Foucault: it evokes the care one takes of what exists and what might exist; a sharpened sense of reality, but one that is never immobilized before it
Horton:  Horton is interested in and attentive to the world around him and open to imagining new possibilities. His sharpened (and heightened) sense of reality enables him to hear the tiny cry coming from a small speck floating by as he is bathing in the stream. Instead of not hearing (or more common, hearing but refusing to listen), Horton listens and responds to the voice that signals the possibility of another world beyond his, a world that seems unimaginable within his world (with its empirical, physical and “natural” laws). He is not threatened or even incredulous at the possibility of a tiny world on a speck; it does not immobilize him. Instead it sparks his curiosity and his imagination about what lies beyond his own observations.

Foucault: a readiness to find what surrounds us strange and odd
Horton: Horton is ready and willing to be open to how our surroundings, such as flowers, trees, specks of dust, may not be what they appear to be. They may be strange and strangers to us (we don’t really know them or what they are).

Foucault: a certain determination to throw off familiar ways of thought and to look at the same things in a different way
Horton: Once he hears the voice and believes there that there is a small person on the speck, he is committed to never look at flowers and dust (or the world, for that matter) the same way again. He is committed to staying open to the possibility of other worlds (ones that are smaller and bigger than us).

Foucault: a passion for seizing what is happening now and what is disappearing
Horton: [a stretch perhaps?] Horton is unwilling to let the moment pass and the speck of dust and its inhabitants to perish. When he hears the small voice crying for help, he acts immediately.

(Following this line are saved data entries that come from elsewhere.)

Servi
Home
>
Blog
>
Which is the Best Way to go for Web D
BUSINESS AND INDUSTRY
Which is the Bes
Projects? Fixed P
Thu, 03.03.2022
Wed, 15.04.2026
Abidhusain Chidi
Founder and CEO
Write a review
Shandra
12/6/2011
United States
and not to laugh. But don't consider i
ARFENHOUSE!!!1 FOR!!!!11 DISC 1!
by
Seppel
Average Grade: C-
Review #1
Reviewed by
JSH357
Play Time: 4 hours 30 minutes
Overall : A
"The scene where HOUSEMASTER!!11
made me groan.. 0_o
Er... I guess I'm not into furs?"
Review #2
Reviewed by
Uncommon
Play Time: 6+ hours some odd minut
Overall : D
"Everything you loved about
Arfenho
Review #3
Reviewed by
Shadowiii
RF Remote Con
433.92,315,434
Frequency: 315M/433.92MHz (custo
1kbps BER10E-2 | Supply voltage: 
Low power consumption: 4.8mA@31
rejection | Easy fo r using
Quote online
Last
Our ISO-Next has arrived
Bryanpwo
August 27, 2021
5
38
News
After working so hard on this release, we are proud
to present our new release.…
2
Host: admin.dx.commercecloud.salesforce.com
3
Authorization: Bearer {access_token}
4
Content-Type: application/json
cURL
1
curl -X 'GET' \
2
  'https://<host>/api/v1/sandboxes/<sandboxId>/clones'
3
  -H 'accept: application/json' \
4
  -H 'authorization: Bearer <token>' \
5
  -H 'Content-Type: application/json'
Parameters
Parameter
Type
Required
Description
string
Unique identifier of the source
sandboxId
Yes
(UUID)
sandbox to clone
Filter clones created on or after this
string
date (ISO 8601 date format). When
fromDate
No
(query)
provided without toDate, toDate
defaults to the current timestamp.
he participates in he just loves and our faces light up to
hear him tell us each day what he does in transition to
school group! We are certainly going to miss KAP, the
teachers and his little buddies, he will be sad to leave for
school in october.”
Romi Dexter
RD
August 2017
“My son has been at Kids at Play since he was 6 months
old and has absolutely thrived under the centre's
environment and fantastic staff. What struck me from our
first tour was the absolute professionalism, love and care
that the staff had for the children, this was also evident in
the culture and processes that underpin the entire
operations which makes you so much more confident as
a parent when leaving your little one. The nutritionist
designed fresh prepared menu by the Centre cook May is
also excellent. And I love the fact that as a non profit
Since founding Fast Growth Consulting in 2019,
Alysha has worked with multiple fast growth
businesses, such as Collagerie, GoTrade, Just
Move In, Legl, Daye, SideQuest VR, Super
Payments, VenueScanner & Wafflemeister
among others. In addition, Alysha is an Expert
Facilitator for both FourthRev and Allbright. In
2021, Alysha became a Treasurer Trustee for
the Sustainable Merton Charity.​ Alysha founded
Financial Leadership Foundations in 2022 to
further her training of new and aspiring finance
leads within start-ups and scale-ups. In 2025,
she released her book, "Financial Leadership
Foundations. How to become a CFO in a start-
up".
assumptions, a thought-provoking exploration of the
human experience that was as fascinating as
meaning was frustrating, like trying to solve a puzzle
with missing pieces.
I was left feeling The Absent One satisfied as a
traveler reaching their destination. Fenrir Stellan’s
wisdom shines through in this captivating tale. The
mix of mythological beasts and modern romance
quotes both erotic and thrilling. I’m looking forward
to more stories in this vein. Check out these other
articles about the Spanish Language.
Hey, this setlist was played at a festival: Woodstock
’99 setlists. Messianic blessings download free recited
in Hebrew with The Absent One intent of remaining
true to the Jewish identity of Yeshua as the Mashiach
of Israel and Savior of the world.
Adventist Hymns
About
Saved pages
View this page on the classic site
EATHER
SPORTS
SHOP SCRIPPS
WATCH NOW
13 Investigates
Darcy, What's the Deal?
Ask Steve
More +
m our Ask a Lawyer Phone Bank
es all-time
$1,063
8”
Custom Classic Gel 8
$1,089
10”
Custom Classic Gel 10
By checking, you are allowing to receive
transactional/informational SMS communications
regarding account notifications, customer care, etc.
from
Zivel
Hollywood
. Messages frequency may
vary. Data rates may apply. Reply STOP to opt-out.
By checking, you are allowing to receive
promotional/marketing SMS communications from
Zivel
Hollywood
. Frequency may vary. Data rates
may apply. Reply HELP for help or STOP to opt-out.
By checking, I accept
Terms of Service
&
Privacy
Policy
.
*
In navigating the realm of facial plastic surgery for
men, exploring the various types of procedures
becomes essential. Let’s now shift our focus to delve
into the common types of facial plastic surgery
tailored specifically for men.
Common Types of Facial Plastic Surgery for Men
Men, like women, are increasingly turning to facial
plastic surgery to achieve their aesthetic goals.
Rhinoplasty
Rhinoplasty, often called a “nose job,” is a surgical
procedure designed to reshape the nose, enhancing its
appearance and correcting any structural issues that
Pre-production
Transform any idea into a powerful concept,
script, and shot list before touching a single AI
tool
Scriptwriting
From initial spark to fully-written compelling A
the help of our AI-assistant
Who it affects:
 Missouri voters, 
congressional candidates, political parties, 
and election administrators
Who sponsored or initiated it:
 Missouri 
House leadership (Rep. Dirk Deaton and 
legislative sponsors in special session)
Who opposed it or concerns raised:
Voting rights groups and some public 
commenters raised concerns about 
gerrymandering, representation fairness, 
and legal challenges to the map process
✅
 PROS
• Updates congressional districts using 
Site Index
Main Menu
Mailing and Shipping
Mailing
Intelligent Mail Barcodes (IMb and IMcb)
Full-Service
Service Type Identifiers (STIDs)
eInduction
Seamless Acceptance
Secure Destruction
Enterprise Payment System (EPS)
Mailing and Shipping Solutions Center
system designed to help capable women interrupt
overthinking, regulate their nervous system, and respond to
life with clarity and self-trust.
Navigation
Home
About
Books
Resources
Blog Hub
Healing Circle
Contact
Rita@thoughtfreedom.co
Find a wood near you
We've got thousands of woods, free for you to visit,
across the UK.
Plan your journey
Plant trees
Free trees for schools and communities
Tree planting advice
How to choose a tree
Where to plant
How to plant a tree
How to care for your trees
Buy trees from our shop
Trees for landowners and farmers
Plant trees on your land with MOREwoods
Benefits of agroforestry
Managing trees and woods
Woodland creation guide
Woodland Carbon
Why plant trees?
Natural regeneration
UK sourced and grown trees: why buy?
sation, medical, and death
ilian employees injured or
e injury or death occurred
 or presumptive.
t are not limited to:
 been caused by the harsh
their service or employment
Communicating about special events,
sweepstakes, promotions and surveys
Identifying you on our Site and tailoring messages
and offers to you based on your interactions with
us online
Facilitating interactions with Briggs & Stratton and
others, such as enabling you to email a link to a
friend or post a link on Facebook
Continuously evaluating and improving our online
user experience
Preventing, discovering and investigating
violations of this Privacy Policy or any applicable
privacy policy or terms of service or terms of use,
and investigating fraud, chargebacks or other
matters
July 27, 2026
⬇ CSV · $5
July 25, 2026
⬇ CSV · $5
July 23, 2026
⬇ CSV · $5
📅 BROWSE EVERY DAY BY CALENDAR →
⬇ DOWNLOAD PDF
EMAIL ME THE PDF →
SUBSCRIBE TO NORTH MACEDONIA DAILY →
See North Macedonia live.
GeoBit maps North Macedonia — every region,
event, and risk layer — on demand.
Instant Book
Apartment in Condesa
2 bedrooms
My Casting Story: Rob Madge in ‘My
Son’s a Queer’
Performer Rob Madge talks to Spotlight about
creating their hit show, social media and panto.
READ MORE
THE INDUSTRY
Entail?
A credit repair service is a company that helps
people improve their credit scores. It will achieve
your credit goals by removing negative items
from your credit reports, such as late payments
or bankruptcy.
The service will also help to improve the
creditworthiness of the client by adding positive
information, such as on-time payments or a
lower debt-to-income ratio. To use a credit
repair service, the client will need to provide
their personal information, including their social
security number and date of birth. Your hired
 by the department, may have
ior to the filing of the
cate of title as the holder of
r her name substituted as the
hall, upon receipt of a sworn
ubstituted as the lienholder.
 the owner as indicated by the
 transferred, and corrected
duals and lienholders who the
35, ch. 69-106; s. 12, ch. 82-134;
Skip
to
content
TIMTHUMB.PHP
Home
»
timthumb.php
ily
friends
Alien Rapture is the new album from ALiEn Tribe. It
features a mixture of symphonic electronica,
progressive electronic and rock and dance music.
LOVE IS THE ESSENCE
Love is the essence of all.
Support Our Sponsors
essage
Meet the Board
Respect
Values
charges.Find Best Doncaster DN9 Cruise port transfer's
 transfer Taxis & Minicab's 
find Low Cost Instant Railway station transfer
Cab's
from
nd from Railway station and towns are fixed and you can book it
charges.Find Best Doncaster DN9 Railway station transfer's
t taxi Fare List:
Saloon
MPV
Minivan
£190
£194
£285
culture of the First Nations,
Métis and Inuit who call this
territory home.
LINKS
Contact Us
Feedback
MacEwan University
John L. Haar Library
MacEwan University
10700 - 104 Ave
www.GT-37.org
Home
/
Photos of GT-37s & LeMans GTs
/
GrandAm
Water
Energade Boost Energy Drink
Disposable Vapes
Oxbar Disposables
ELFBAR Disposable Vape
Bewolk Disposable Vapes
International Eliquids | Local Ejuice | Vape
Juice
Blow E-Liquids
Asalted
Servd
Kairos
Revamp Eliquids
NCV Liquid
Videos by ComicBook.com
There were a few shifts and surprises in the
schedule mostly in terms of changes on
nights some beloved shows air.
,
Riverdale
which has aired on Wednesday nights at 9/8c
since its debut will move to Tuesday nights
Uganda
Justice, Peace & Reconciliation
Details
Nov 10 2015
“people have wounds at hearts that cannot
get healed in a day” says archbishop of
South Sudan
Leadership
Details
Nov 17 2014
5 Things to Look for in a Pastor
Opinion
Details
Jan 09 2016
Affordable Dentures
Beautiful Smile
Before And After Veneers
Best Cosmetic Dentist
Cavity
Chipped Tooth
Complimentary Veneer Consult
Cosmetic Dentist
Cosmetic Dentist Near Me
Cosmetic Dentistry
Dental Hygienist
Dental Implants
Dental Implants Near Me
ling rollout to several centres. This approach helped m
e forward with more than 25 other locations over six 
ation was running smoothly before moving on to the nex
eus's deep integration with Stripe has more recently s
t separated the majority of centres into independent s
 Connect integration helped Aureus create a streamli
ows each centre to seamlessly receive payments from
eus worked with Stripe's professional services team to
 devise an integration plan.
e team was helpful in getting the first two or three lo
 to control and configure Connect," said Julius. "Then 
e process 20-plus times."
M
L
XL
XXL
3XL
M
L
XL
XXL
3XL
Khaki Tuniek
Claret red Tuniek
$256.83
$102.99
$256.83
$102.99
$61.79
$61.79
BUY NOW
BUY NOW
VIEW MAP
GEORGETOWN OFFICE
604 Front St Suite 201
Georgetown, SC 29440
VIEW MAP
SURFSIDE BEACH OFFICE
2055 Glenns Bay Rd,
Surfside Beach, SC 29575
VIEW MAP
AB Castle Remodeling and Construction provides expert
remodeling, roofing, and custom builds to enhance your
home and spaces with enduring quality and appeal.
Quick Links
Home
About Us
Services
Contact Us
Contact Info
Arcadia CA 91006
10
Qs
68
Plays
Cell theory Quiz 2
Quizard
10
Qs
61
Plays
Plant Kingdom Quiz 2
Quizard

Foucault: a lack of respect for the traditional hierarchies of what is important and fundamental.
Horton: Horton refuses to honor the jungle of Nool rule (at least as created and enforced by the Sour Kangaroo): If it you can’t see, hear, or feel it then it doesn’t exist. He steadfastly stands behind his (empirically unproven) claim that there are people on the speck of dust.

Now, this kind of care–the care for remaining open and interested/attentive to the world in its different permutations–is not often recognized as such. Maybe that is because care-as-curiosity is hardly ever about being careful. It is exhausting, dangerous and quite frequently gets us into trouble (and demands that we stay in trouble by being resistant to rigid rules and ready for new possibilities). But, what if we imagined the type of troublemaking and troublestaying that Horton is doing as an ethics of care? Then, could we begin to value (and honor and promote) troublemaking?